■ Problem description
Every line from the one containing "werden, auf Auskunft" to the one containing "datenschutzrechtliche Bestimmungen verarbeitet" in the records below, both included, must be set down exactly, and no other line.

■ Source records
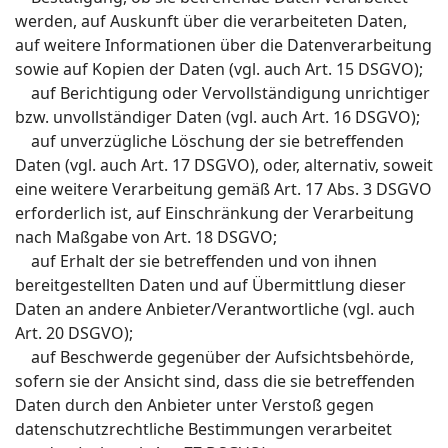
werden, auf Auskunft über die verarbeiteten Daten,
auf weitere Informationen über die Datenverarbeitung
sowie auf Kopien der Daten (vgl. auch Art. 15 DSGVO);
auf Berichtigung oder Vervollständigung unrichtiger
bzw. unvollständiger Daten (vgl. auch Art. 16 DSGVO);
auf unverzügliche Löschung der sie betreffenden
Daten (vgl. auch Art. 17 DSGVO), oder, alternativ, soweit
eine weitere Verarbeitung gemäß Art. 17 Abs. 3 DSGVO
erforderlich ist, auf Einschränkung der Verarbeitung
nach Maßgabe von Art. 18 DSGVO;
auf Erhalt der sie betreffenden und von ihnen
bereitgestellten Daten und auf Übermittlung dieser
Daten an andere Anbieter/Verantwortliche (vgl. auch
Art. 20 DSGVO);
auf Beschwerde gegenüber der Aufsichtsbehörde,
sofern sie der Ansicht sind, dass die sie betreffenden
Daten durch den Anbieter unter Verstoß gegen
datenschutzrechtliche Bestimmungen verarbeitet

---

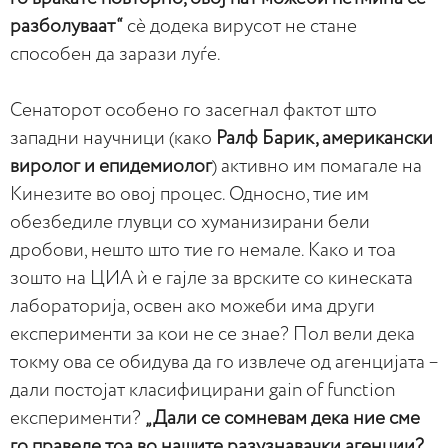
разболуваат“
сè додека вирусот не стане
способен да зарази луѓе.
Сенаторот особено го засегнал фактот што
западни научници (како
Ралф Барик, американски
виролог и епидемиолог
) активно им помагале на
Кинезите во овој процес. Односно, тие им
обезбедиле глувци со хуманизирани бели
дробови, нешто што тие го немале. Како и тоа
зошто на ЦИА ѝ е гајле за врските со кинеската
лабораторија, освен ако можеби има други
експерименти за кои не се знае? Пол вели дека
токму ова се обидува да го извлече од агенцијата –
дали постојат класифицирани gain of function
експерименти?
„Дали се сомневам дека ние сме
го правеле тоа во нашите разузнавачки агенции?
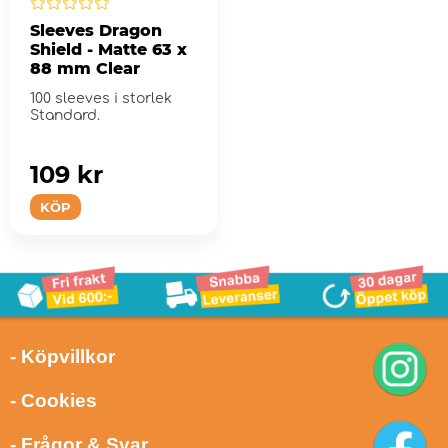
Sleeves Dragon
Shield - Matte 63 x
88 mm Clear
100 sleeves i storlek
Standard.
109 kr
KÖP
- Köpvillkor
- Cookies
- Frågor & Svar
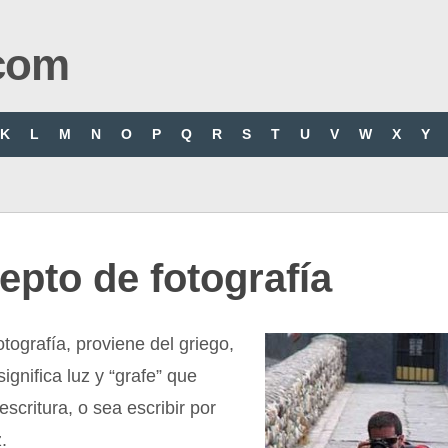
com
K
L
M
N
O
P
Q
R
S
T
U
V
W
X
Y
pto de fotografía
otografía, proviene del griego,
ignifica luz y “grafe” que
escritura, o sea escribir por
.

■ Reply to the exercise
werden, auf Auskunft über die verarbeiteten Daten,
auf weitere Informationen über die Datenverarbeitung
sowie auf Kopien der Daten (vgl. auch Art. 15 DSGVO);
auf Berichtigung oder Vervollständigung unrichtiger
bzw. unvollständiger Daten (vgl. auch Art. 16 DSGVO);
auf unverzügliche Löschung der sie betreffenden
Daten (vgl. auch Art. 17 DSGVO), oder, alternativ, soweit
eine weitere Verarbeitung gemäß Art. 17 Abs. 3 DSGVO
erforderlich ist, auf Einschränkung der Verarbeitung
nach Maßgabe von Art. 18 DSGVO;
auf Erhalt der sie betreffenden und von ihnen
bereitgestellten Daten und auf Übermittlung dieser
Daten an andere Anbieter/Verantwortliche (vgl. auch
Art. 20 DSGVO);
auf Beschwerde gegenüber der Aufsichtsbehörde,
sofern sie der Ansicht sind, dass die sie betreffenden
Daten durch den Anbieter unter Verstoß gegen
datenschutzrechtliche Bestimmungen verarbeitet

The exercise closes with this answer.